Bu acı serüvenden sonra Eko'ya acıyan aşk tanrıçası Afrodit de onu bu hallere düşüren ve yalnızca kendine âşık bencil Nahkisos'u cezalandırmaya karar verdi. Her türlü aşka kapalı bu delikanlının taşlaşmış yüreğine, en kavurucu ateşlere dönüşen aşk okları gönderdi Eros aracılığıyla. Eros'un saldığı bu kıvılcım yüklü oklar, Narhisos'un yüreğine saplandı ve gitgide yalazlanan tutkulara dönüştü. Narhisos artık av izi sürmekten, dağ bayır koşuşturmaktan haz duymaz oldu... Çünkü karşılığı olmayan bir aşkla yanıp tutuşuyordu durmadan. Üstelik sürekli susuyor; gürül gürül akan pınarlardan içtiği sular da kandırmıyordu onu...

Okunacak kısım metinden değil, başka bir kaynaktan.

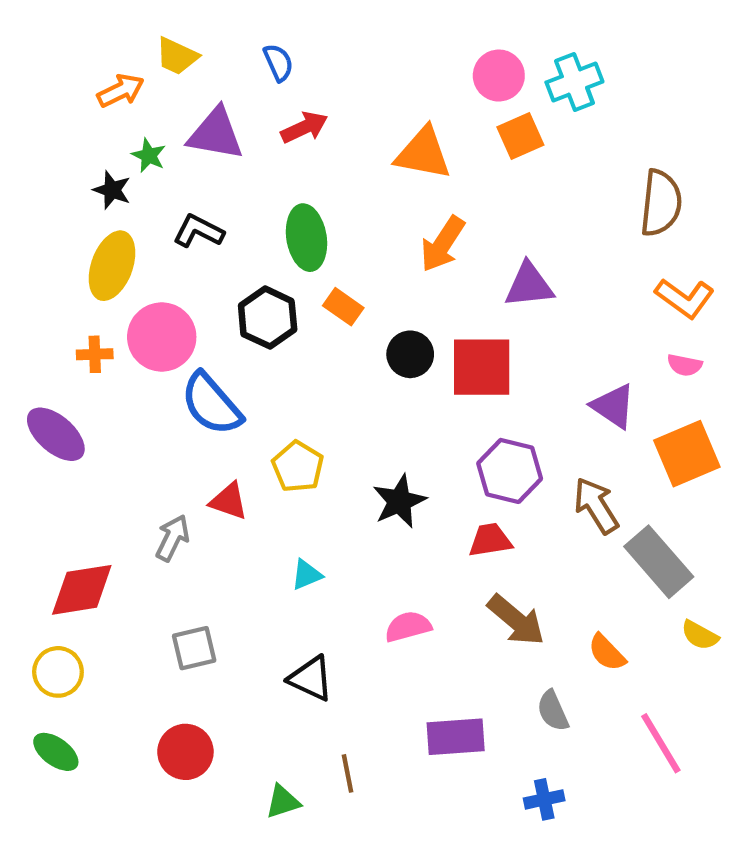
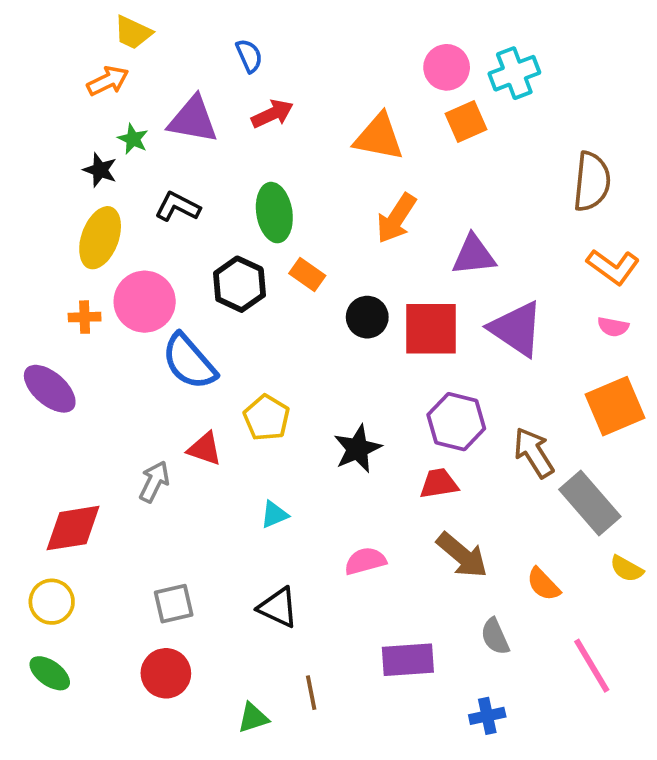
yellow trapezoid: (177, 56) -> (133, 33), moved
purple triangle: (613, 406) -> (516, 329), moved, size x1.4
gray square: (194, 648) -> (174, 604), moved

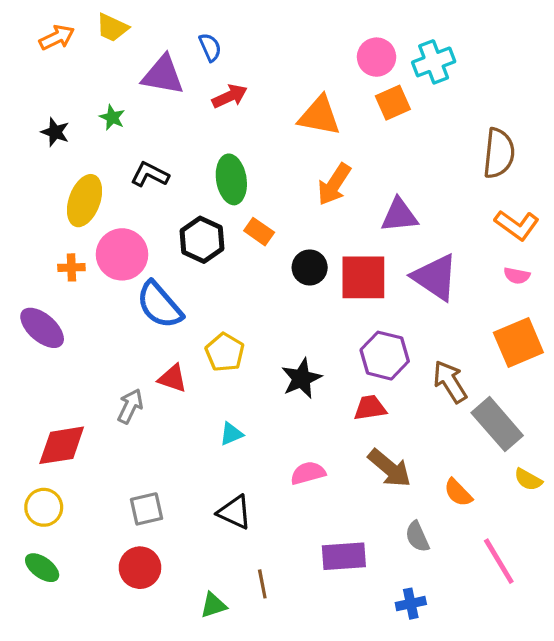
orange arrow: (108, 81) -> (57, 37), moved
purple triangle: (193, 120) -> (163, 75), moved
black star: (100, 170) -> (55, 132), moved

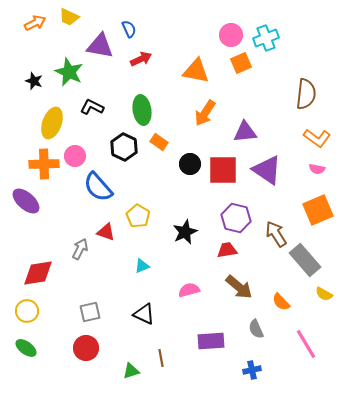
green star: (112, 117) -> (69, 72), size x1.8
pink circle: (122, 254) -> (75, 156), size x0.7
orange cross: (71, 267) -> (44, 164), size x1.8

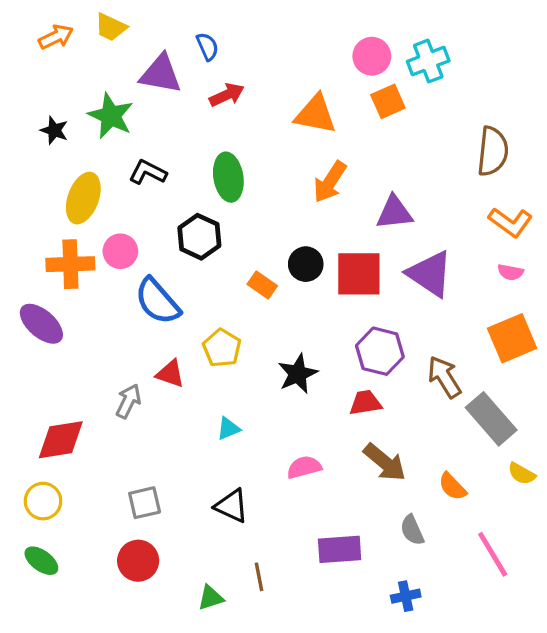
orange rectangle: (159, 142) -> (262, 285), moved

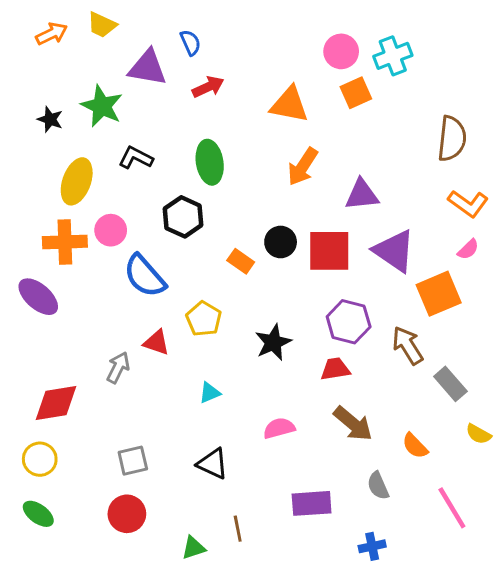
pink semicircle: (510, 272) -> (468, 249), turned -55
orange square: (512, 338) -> (439, 294), moved
gray rectangle: (491, 419) -> (450, 384), size x0.7

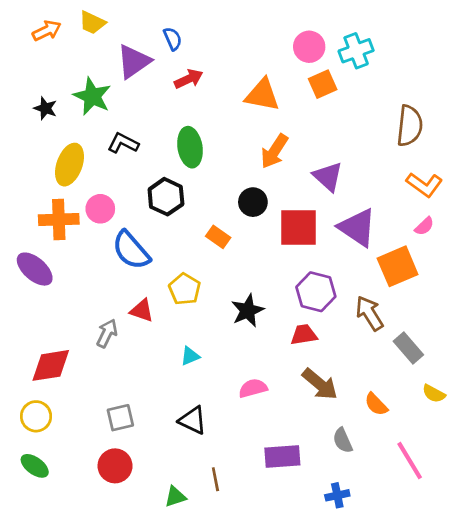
purple triangle: (148, 68) -> (134, 61), turned -45
purple triangle: (362, 195) -> (328, 177), turned 48
black circle: (281, 242) -> (253, 202), moved

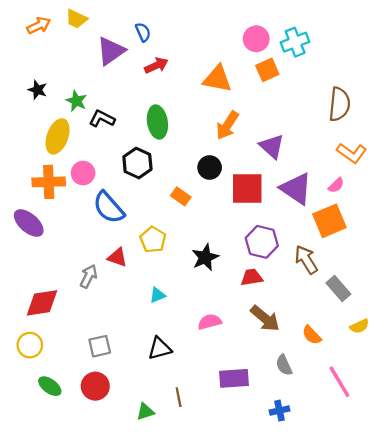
green star: (92, 96) -> (76, 101), moved, size x0.7
pink semicircle: (424, 226) -> (336, 185), moved
yellow semicircle: (434, 394) -> (359, 326), turned -54
black triangle: (193, 420) -> (160, 348), turned -40
green ellipse: (35, 466) -> (50, 386), moved

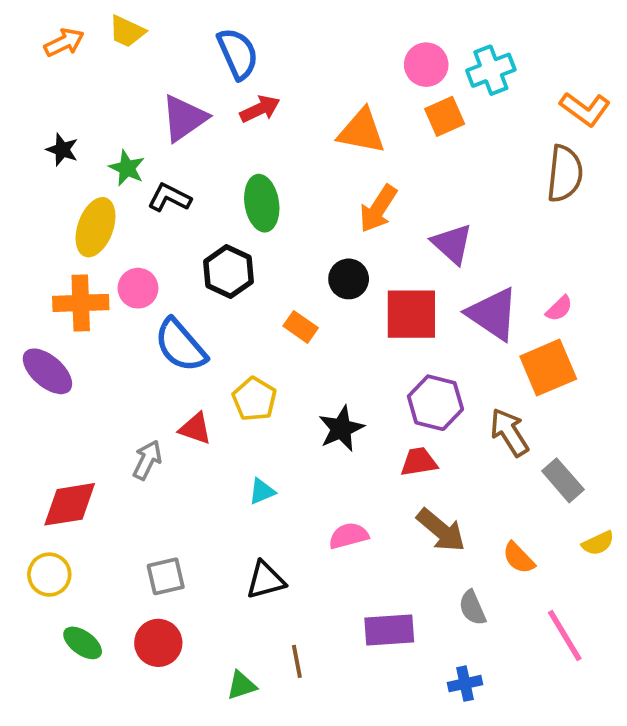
blue semicircle: (143, 32) -> (238, 54), size x1.6
purple triangle: (111, 51) -> (184, 118), moved
orange L-shape: (352, 153) -> (585, 109), moved

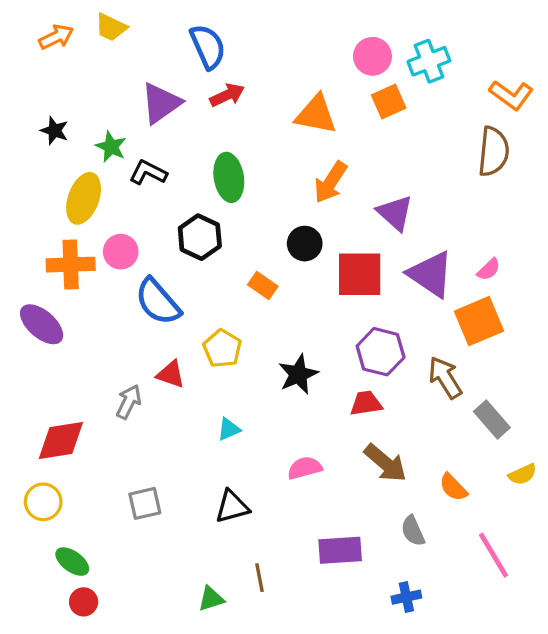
red circle: (158, 643) -> (84, 602), moved, size x0.7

Günlük güneşlik bir mayıs ayı öğlesinde, artık yürüyemeyecek denli yorulduğunu, hiç kanmayacakmışçasına susadığını duyumsadı iliklerine dek. Yorgun argın su ararken bir ara söğütlerin gölgesinde akan bir pınar ve yanında bir su birikintisi gördü. Görür görmez de pınara saldırdı hemen; gürül gürül akan sudan içti de içti... Ne var ki içtikçe daha da arttı susuzluğu. Üstelik boğazı da kuruyordu durmadan! Çimenlerin üstünde ayna gibi ışıl ışıl parlayan su birikintisine baktı bir ara... Bakar bakmaz da bir görüntü fark etti suyun yüzeyinde. Ve bu görüntüye uzun süredir cehennem ateşleri gibi yanan bir aşkla bağlı olduğunu anladı hemen!.. Artık gözlerini bir türlü ayıramaz oldu sudaki görüntüsünden. Daha sonra bu görüntüsünün üstüne eğildi; onu yakalayıp kollarına alabilmek için durmadan ellerini suya daldırıp daldırıp çıkarmaya başladı... Ona bir şeyler söylüyor; bazen sevinçle coşuyor, bazen de bir yanıt alamadığı için üzülüp susuyordu. Âşık olduğu görüntü de aynı şeyleri yapıyordu, aynı şeyleri yineliyordu!..

Çok geçmeden her şeyin bilincine vardı... Büyük bir hüzne kapıldı olup bitenlerden. "Tutuşturan da ben, tutuşan da ben...

Kendime olan aşkımla kendi kendime yanıp gidiyorum!.." diye mırıldanmaya başladı acı acı. Artık sudaki sevgilisine kavuşamayan Narhisos, içinde habire yalazlanan bu tuhaf aşkın ateşiyle öleceğini anladı. Bir yandan sudaki görüntüsünden de ayıramıyordu gözlerini... Bütün gücünü toparlayıp, "elveda!" diye bir çığlık atabildi sudaki görüntüsüne. Bunun üzerine dağlardan bayırlardan "elveda!.." diye inleyen bir yankı geldi kulaklarına. Bu yankı, talihsiz Eko'nun ona son yanıtıydı...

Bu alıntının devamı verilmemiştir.